Solitude (I)

I was nearly killed here, one night in February.

My car shivered, and slewed sideways on the ice,

right across into the other lane. The slur of traffic

came at me with their lights.

My name, my girls, my job, all

slipped free and were left behind, smaller and smaller,

further and further away. I was a nobody:

a boy in a playground, suddenly surrounded.

The headlights of the oncoming cars

bore down on me as I wrestled the wheel through a slick

of terror, clear and slippery as egg-white.

The seconds grew and grew – making more room for me –

stretching huge as hospitals.

I almost felt that I could rest

and take a breath

before the crash.

Then something caught: some helpful sand

or a well-timed gust of wind. The car

snapped out of it, swinging back across the road.

A signpost shot up and cracked, with a sharp clang,

spinning away in the darkness.

And it was still. I sat back in my seat-belt

and watched someone tramp through the whirling snow

to see what was left of me.

 

Midwinter

A blue light

radiates from my clothing.

Midwinter.

Clattering tambourines of ice.

I close my eyes.

There is a silent world

there is a crack

where the dead

are smuggled across the border.

 

Vermeer

The airy sky has taken its place leaning against the wall.
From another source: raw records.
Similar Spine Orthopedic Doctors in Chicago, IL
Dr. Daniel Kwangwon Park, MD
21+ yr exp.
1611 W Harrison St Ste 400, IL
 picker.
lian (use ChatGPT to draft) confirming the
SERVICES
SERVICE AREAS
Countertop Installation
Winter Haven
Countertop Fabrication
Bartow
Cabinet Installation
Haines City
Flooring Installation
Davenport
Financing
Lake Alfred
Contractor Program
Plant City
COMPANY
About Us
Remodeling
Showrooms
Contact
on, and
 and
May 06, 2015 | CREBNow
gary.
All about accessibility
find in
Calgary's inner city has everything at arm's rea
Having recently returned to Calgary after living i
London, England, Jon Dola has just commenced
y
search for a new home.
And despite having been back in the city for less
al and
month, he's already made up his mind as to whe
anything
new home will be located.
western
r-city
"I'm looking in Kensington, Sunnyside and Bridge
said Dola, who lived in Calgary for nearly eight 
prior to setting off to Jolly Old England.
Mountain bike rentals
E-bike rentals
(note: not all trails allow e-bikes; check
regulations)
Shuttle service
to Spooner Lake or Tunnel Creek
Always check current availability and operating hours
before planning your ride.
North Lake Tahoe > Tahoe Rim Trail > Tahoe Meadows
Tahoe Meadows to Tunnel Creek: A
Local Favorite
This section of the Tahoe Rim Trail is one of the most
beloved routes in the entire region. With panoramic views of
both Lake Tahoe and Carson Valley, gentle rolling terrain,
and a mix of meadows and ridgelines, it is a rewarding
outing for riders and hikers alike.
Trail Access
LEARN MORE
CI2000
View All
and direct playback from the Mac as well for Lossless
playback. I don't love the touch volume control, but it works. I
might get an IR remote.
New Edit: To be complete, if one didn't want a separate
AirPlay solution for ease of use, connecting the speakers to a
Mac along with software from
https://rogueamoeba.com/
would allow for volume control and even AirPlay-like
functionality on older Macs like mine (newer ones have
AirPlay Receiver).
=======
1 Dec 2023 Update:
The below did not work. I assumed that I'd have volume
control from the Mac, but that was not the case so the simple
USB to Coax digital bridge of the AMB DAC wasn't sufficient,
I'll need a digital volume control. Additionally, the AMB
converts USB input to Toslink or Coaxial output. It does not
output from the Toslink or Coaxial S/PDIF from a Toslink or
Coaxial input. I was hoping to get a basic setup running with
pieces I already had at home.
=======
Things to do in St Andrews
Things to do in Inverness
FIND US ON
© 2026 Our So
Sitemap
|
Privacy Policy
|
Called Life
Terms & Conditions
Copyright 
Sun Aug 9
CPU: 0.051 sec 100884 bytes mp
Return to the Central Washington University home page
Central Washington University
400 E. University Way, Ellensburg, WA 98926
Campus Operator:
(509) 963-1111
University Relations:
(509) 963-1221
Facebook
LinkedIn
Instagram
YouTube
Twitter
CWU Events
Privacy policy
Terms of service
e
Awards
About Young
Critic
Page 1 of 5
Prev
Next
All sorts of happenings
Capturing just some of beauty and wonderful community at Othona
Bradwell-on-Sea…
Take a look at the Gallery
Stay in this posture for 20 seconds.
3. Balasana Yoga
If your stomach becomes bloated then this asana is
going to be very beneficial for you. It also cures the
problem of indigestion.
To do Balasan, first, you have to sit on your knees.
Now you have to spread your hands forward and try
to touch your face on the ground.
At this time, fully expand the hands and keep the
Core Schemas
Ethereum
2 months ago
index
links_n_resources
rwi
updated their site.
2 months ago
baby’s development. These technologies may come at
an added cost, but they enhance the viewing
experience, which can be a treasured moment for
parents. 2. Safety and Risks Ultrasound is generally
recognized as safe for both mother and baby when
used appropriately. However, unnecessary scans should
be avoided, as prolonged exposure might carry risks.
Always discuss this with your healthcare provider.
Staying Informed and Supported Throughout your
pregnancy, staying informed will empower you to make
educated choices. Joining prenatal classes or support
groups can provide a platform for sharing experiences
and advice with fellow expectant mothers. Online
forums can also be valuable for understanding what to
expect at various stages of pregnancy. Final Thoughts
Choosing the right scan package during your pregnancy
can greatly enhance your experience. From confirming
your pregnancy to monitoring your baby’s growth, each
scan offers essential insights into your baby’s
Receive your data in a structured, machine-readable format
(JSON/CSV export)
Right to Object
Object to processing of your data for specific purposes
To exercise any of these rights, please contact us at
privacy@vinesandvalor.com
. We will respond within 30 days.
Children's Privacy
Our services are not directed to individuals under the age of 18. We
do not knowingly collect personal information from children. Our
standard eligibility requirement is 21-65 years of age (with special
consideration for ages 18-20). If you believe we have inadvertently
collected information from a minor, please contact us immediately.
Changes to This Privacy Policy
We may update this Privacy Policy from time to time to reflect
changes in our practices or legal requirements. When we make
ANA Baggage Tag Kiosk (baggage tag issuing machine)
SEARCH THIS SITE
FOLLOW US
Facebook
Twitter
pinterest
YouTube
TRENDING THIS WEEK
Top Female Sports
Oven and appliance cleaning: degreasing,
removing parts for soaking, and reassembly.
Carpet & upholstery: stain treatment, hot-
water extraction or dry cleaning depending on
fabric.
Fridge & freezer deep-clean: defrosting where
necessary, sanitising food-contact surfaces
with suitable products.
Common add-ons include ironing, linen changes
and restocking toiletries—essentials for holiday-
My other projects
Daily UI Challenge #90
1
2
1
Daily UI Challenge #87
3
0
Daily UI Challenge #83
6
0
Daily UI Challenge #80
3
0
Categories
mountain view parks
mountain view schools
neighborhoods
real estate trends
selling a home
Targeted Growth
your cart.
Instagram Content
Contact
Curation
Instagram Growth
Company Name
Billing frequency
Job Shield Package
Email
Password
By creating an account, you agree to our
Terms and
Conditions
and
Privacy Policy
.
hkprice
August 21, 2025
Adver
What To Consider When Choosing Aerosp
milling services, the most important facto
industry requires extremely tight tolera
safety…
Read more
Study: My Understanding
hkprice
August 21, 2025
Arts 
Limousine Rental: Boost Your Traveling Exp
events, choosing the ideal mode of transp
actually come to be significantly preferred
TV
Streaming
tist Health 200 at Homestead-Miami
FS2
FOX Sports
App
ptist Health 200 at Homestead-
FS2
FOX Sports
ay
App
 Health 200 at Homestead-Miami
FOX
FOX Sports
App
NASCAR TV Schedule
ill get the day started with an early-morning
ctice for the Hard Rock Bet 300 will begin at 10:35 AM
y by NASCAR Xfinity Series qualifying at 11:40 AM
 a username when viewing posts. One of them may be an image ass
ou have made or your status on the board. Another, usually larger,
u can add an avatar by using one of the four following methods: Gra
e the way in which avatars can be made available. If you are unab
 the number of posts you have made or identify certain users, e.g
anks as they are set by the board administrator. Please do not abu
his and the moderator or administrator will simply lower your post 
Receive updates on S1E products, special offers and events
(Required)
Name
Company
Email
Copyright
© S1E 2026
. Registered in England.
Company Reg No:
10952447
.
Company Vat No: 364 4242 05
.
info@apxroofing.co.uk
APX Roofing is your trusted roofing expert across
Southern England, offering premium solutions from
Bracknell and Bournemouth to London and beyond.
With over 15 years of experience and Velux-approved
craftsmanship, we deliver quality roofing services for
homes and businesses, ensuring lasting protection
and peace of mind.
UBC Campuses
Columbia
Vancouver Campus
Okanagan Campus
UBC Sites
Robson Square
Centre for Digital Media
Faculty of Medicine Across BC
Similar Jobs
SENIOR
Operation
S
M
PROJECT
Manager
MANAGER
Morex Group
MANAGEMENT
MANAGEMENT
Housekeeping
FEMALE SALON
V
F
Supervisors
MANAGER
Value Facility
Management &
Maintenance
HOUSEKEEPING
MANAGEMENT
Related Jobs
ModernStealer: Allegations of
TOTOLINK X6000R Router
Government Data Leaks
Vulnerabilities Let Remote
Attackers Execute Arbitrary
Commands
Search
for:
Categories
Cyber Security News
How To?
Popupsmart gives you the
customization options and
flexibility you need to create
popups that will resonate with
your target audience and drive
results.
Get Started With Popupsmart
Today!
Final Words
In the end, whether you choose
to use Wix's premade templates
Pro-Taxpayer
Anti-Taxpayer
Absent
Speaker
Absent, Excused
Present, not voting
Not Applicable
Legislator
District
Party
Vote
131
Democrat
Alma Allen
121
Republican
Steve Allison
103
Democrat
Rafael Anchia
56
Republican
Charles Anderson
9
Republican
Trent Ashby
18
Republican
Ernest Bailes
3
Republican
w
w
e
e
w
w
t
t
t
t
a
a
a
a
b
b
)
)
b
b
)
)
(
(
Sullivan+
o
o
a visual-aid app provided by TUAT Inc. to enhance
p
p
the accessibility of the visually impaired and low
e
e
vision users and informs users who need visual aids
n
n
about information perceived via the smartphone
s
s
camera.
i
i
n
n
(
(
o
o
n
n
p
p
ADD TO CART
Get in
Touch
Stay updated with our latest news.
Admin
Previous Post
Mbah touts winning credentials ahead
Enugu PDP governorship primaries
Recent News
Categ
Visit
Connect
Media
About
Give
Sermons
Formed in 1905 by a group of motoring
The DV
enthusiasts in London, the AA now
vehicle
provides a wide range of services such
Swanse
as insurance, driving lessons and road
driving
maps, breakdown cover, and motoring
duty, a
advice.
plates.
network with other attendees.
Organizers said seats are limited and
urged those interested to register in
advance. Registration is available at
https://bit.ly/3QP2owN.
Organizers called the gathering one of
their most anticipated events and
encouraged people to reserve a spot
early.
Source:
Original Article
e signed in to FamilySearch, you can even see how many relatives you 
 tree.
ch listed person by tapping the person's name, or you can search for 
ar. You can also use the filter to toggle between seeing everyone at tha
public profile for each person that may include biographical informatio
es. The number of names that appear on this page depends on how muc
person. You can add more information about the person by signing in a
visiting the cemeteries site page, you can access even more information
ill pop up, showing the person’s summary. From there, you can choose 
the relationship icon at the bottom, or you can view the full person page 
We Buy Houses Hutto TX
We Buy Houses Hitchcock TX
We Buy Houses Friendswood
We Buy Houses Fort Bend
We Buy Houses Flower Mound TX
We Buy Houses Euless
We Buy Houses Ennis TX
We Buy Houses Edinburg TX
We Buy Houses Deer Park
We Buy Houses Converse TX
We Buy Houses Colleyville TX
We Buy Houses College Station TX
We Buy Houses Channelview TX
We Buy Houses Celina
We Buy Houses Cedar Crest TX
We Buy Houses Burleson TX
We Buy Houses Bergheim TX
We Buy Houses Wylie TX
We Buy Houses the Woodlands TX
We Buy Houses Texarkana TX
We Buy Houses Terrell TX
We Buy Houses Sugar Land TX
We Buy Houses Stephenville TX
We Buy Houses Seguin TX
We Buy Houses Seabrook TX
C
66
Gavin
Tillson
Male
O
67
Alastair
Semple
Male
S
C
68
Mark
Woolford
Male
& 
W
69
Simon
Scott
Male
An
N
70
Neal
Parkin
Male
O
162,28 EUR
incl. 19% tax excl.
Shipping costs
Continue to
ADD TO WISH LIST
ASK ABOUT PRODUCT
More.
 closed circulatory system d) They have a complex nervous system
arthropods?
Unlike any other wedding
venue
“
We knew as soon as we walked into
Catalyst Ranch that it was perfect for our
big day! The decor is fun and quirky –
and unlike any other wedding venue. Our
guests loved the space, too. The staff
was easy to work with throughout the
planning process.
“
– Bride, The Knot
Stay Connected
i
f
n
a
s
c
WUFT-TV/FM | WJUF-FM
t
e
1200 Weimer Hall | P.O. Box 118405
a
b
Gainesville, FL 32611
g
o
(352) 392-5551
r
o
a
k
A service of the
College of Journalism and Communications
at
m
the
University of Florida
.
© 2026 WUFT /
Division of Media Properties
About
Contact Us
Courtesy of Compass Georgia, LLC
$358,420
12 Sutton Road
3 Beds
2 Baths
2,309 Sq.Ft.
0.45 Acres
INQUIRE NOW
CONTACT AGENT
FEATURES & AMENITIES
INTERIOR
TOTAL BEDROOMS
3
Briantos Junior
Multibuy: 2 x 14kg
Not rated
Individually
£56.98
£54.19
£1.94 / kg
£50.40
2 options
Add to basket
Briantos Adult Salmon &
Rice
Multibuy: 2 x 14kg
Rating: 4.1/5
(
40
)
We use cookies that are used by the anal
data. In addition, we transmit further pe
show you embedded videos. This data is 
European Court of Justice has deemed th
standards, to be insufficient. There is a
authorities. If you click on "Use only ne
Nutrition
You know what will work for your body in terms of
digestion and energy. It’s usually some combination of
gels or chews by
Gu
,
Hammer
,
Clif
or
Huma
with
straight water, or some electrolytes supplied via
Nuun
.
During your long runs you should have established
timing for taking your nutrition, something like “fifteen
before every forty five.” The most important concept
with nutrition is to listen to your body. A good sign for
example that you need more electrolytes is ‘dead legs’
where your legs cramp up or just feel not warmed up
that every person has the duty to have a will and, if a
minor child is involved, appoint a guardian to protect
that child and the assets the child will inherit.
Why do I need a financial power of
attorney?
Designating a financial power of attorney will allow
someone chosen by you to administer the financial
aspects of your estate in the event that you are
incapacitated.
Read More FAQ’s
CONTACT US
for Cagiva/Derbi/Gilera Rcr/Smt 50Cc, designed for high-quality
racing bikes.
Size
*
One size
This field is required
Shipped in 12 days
It is like a prayer to what is empty.

And what is empty turns its face to us

and whispers:

‘I am not empty, I am open.’

 

National Insecurity

The Under Secretary leans forward and draws an X

and her ear-drops dangle like swords of Damocles.

As a mottled butterfly is invisible against the ground

so the demon merges with the opened newspaper.

A helmet worn by no one has taken power.

The mother-turtle flees flying under the water.